# [The problem]
Every line containing "robe" should be identified and copied from the data below.

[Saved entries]
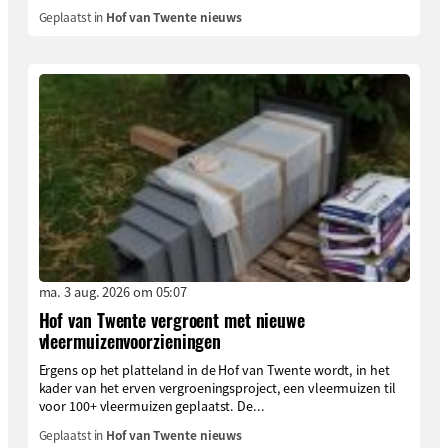
Geplaatst in
Hof van Twente nieuws
ma. 3 aug. 2026 om 05:07
Hof van Twente vergroent met nieuwe
vleermuizenvoorzieningen
Ergens op het platteland in de Hof van Twente wordt, in het
kader van het erven vergroeningsproject, een vleermuizen til
voor 100+ vleermuizen geplaatst. De...
Geplaatst in
Hof van Twente nieuws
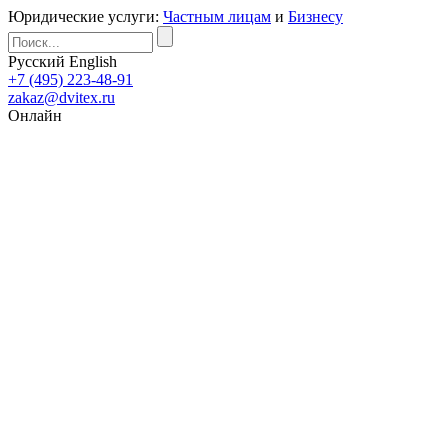
Юридические услуги:
Частным лицам
и
Бизнесу
Русский
English
+7 (495) 223-48-91
zakaz@dvitex.ru
Онлайн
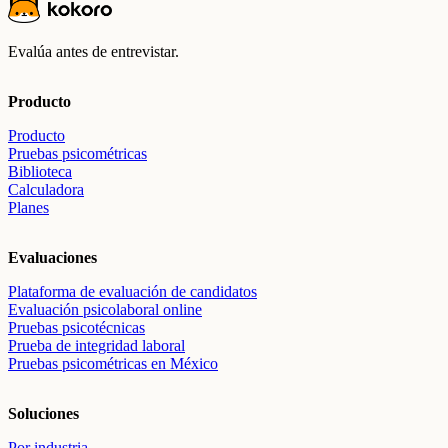
Evalúa antes de entrevistar.
Producto
Producto
Pruebas psicométricas
Biblioteca
Calculadora
Planes
Evaluaciones
Plataforma de evaluación de candidatos
Evaluación psicolaboral online
Pruebas psicotécnicas
Prueba de integridad laboral
Pruebas psicométricas en México
Soluciones
Por industria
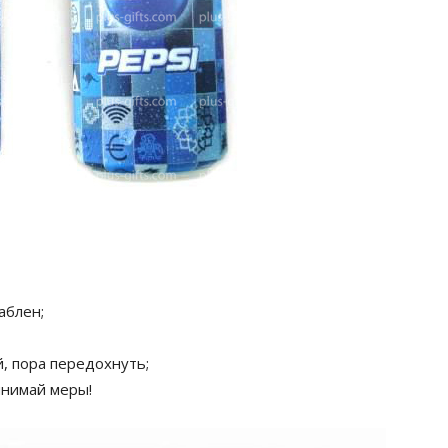
аблен;
, пора передохнуть;
инимай меры!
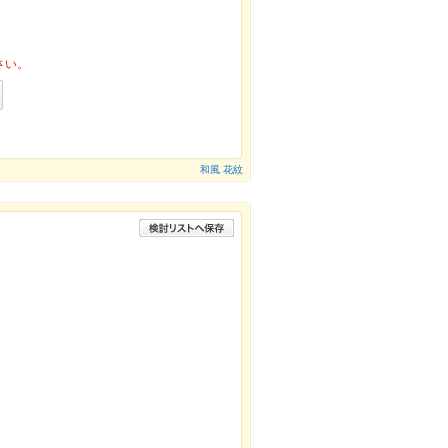
さい。
和風 花紋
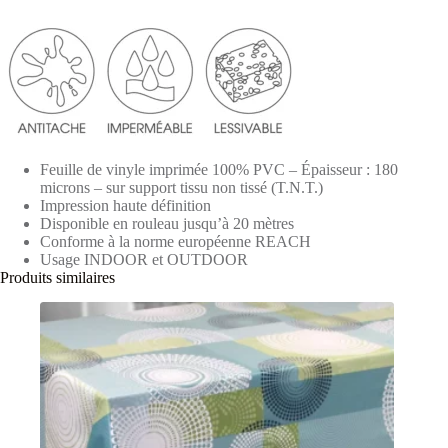
Feuille de vinyle imprimée 100% PVC – Épaisseur : 180
microns – sur support tissu non tissé (T.N.T.)
Impression haute définition
Disponible en rouleau jusqu’à 20 mètres
Conforme à la norme européenne REACH
Usage INDOOR et OUTDOOR
Produits similaires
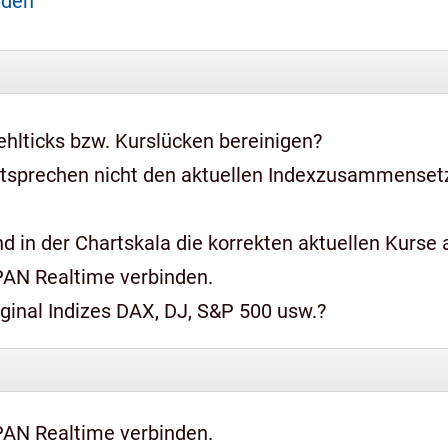
aden
hlticks bzw. Kurslücken bereinigen?
ntsprechen nicht den aktuellen Indexzusammense
 in der Chartskala die korrekten aktuellen Kurse a
PAN Realtime verbinden.
iginal Indizes DAX, DJ, S&P 500 usw.?
PAN Realtime verbinden.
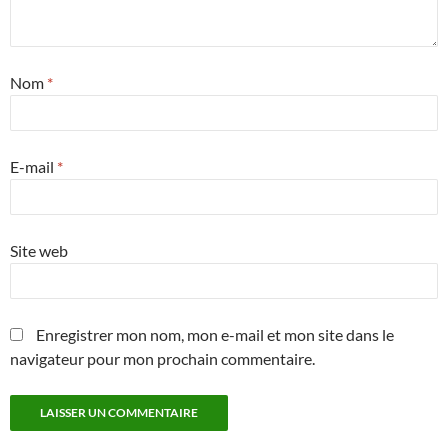
Nom
*
E-mail
*
Site web
Enregistrer mon nom, mon e-mail et mon site dans le
navigateur pour mon prochain commentaire.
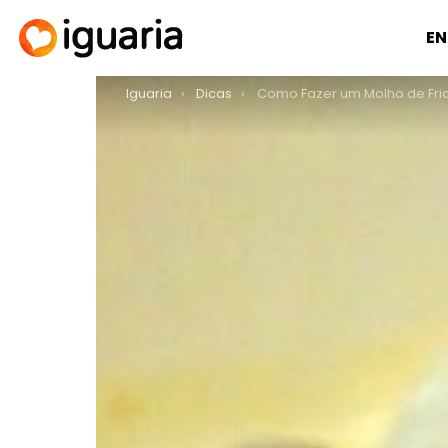
EN
You are here:
Iguaria
Dicas
Como Fazer um Molho de Fri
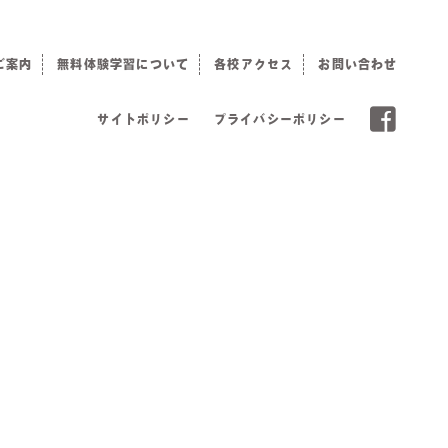
ご案内
無料体験学習について
各校アクセス
お問い合わせ
サイトポリシー
プライバシーポリシー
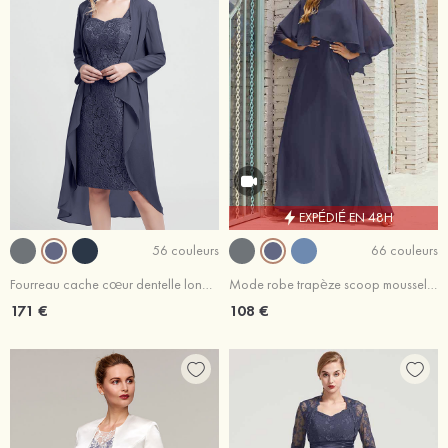
EXPÉDIÉ EN 48H
56 couleurs
66 couleurs
Fourreau cache cœur dentelle longueur genou robe de mère de la mariée avec veste
Mode robe trapèze scoop mousseline longueur ras du sol robe de mère de la mariée
171 €
108 €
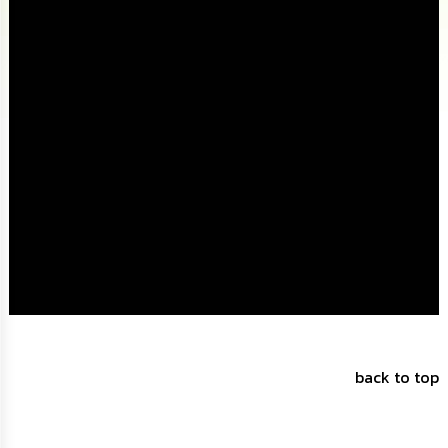
นโยบาย
No
Gift
Policy
การ
ดำเนิน
การ
เพื่อ
ป้องกัน
การ
ทุจริต
มาตรการ
ส่ง
เสริม
คุณธรรม
และ
ความ
back to top
โปร่งใส
ร้อง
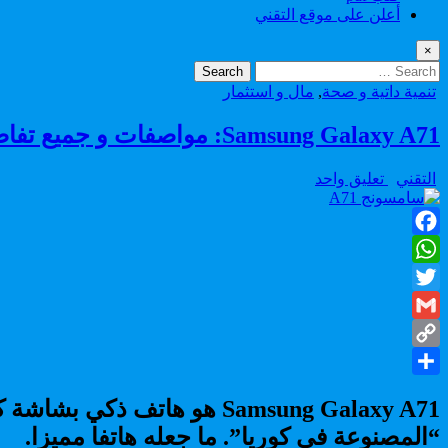
أعلن على موقع التقني
×
Search
for:
Posted
تنمية داتية و صحة
,
مال و استثمار
in
Samsung Galaxy A71: مواصفات و جميع تفاصيل هاتف ذكي ناجح
Author:
على
التقني
تعليق واحد
Samsung
Galaxy
A71:
Facebook
مواصفات
و
WhatsApp
جميع
Twitter
تفاصيل
هاتف
Gmail
ذكي
Copy
ناجح
Share
Link
“المصنوعة في كوريا”. ما جعله هاتفا مميزا.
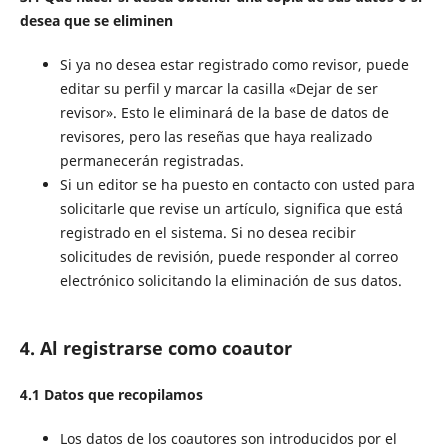
desea que se eliminen
Si ya no desea estar registrado como revisor, puede
editar su perfil y marcar la casilla «Dejar de ser
revisor». Esto le eliminará de la base de datos de
revisores, pero las reseñas que haya realizado
permanecerán registradas.
Si un editor se ha puesto en contacto con usted para
solicitarle que revise un artículo, significa que está
registrado en el sistema. Si no desea recibir
solicitudes de revisión, puede responder al correo
electrónico solicitando la eliminación de sus datos.
4. Al registrarse como coautor
4.1 Datos que recopilamos
Los datos de los coautores son introducidos por el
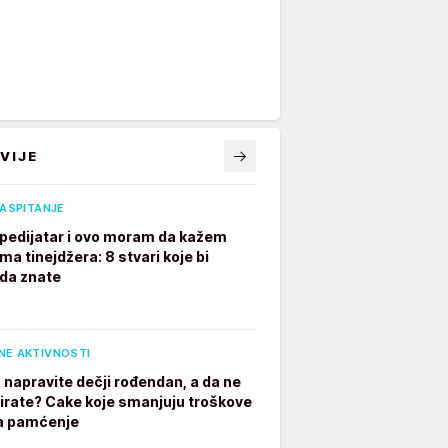
VIJE
VASPITANJE
pedijatar i ovo moram da kažem
ima tinejdžera: 8 stvari koje bi
 da znate
NE AKTIVNOSTI
 napravite dečji rođendan, a da ne
irate? Cake koje smanjuju troškove
a pamćenje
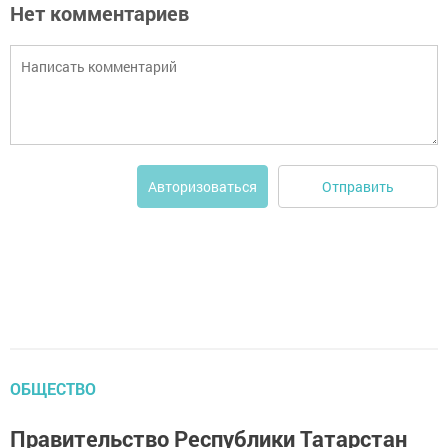
Нет комментариев
Отправить
Авторизоваться
ОБЩЕСТВО
Правительство Республики Татарстан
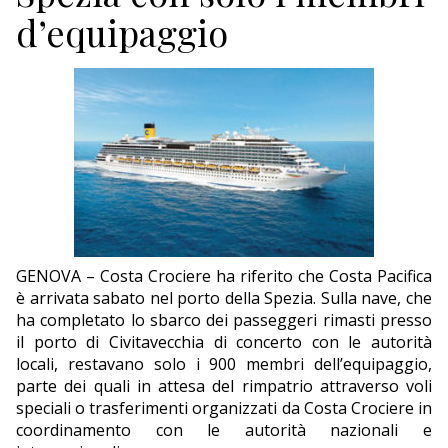
ECONOMIA
d’equipaggio
TURISMO
CULTURA
NAUTICA
EDITORIALI
GENOVA – Costa Crociere ha riferito che Costa Pacifica
è arrivata sabato nel porto della Spezia. Sulla nave, che
ha completato lo sbarco dei passeggeri rimasti presso
il porto di Civitavecchia di concerto con le autorità
locali, restavano solo i 900 membri dell’equipaggio,
parte dei quali in attesa del rimpatrio attraverso voli
speciali o trasferimenti organizzati da Costa Crociere in
coordinamento con le autorità nazionali e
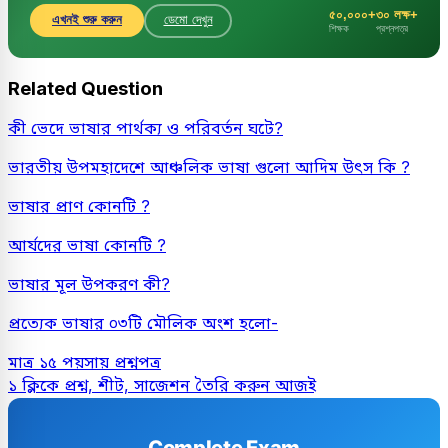
৫০,০০০+
৩০ লক্ষ+
এখনই শুরু করুন
ডেমো দেখুন
শিক্ষক
প্রশ্নপত্র
Related Question
কী ভেদে ভাষার পার্থক্য ও পরিবর্তন ঘটে?
ভারতীয় উপমহাদেশে আঞ্চলিক ভাষা গুলো আদিম উৎস কি ?
ভাষার প্রাণ কোনটি ?
আর্যদের ভাষা কোনটি ?
ভাষার মূল উপকরণ কী?
প্রত্যেক ভাষার ০৩টি মৌলিক অংশ হলো-
মাত্র ১৫ পয়সায় প্রশ্নপত্র
১ ক্লিকে প্রশ্ন, শীট, সাজেশন তৈরি করুন আজই
Complete Exam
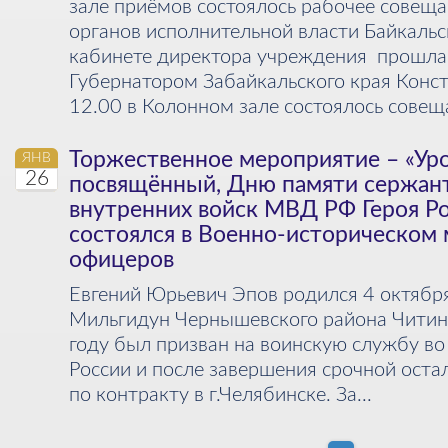
зале приёмов состоялось рабочее совещ
органов исполнительной власти Байкальск
кабинете директора учреждения прошла 
Губернатором Забайкальского края Кон
12.00 в Колонном зале состоялось совеща
Торжественное мероприятие – «Ур
ЯНВ
26
посвящённый, Дню памяти сержант
внутренних войск МВД РФ Героя Ро
состоялся в Военно-историческом
офицеров
Евгений Юрьевич Эпов родился 4 октября
Мильгидун Чернышевского района Читин
году был призван на воинскую службу в
России и после завершения срочной оста
по контракту в г.Челябинске. За...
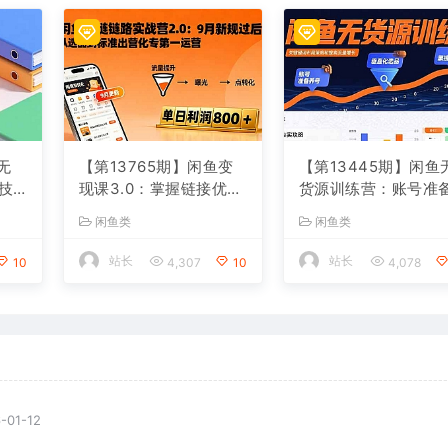
无
【第13765期】闲鱼变
【第13445期】闲鱼
技
现课3.0：掌握链接优
货源训练营：账号准
出单
化、流量提升、商业变
养号/垂直化选品/黑
闲鱼类
闲鱼类
00
现，单日利润800+
法，0基础30天盈利
南
站长
站长
10
4,307
10
4,078
-01-12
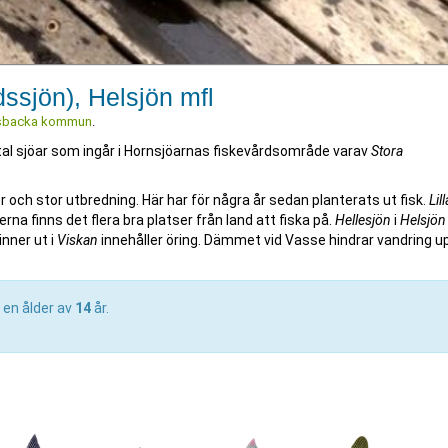
dssjön), Helsjön mfl
sbacka kommun
.
otal sjöar som ingår i Hornsjöarnas fiskevårdsområde varav
Stora
 och stor utbredning. Här har för några år sedan planterats ut fisk.
Lill
erna finns det flera bra platser från land att fiska på.
Hellesjön
i
Helsjön
nner ut i
Viskan
innehåller öring. Dämmet vid Vasse hindrar vandring up
 en ålder av
14
år.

# [Expected output]
Fourreau cache cœur dentelle longueur genou robe de mère de la mariée avec veste
Mode robe trapèze scoop mousseline longueur ras du sol robe de mère de la mariée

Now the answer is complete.